*Exercise requirements*.
Where does "moda" occur in the listing? Copy every line that holds it.

Material to process below:

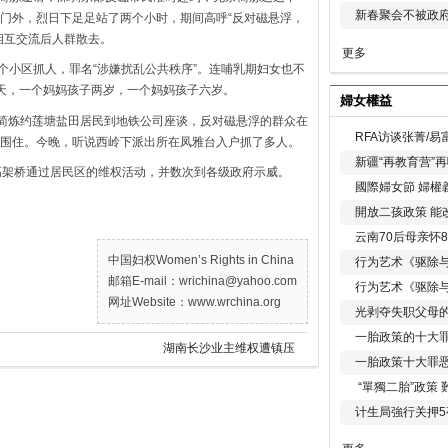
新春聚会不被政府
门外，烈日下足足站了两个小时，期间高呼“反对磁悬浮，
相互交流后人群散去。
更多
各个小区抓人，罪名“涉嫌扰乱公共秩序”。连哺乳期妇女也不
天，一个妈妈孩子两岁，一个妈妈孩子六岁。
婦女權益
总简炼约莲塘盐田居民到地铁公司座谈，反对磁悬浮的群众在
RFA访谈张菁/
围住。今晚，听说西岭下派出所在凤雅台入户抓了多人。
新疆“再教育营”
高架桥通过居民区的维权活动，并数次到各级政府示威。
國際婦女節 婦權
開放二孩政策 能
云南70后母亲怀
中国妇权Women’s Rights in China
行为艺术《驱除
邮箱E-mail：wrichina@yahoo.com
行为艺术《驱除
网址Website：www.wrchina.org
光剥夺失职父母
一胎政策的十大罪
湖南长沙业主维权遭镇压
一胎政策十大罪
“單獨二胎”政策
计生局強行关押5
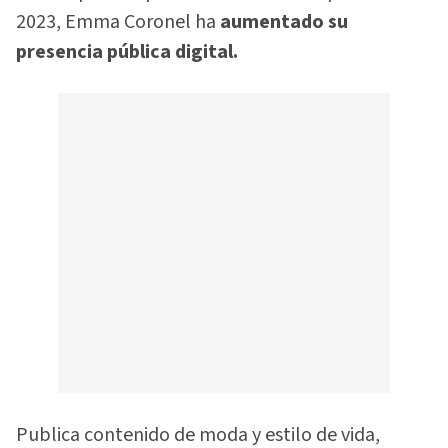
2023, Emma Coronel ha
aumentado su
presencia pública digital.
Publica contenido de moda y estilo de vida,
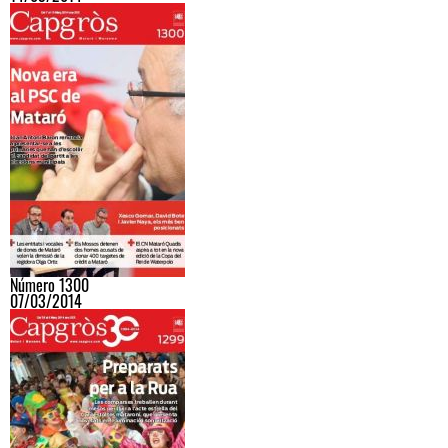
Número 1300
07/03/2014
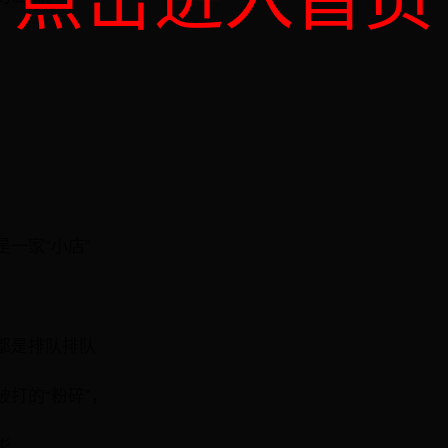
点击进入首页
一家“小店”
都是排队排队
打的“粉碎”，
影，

End of Material to process.
Material to process below:

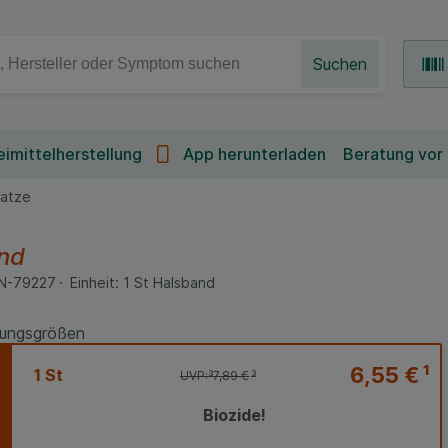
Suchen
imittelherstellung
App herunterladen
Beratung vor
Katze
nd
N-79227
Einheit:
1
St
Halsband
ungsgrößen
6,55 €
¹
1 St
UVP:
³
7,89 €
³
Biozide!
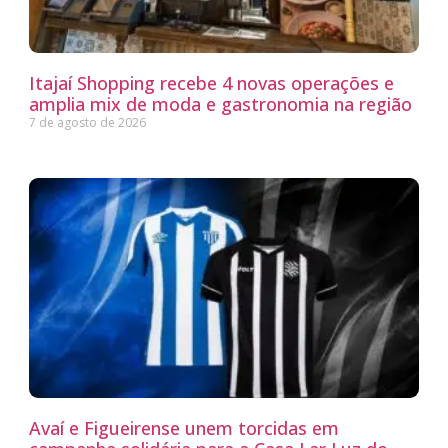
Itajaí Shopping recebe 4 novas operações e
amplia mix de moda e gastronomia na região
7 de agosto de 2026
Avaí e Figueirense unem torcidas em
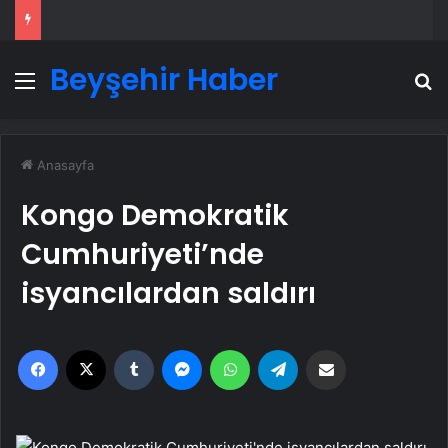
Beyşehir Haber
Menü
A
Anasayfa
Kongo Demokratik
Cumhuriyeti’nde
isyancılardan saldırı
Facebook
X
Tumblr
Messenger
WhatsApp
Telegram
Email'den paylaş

End of Material to process.

*Exercise solution*.
Publica contenido de moda y estilo de vida,
amplia mix de moda e gastronomia na região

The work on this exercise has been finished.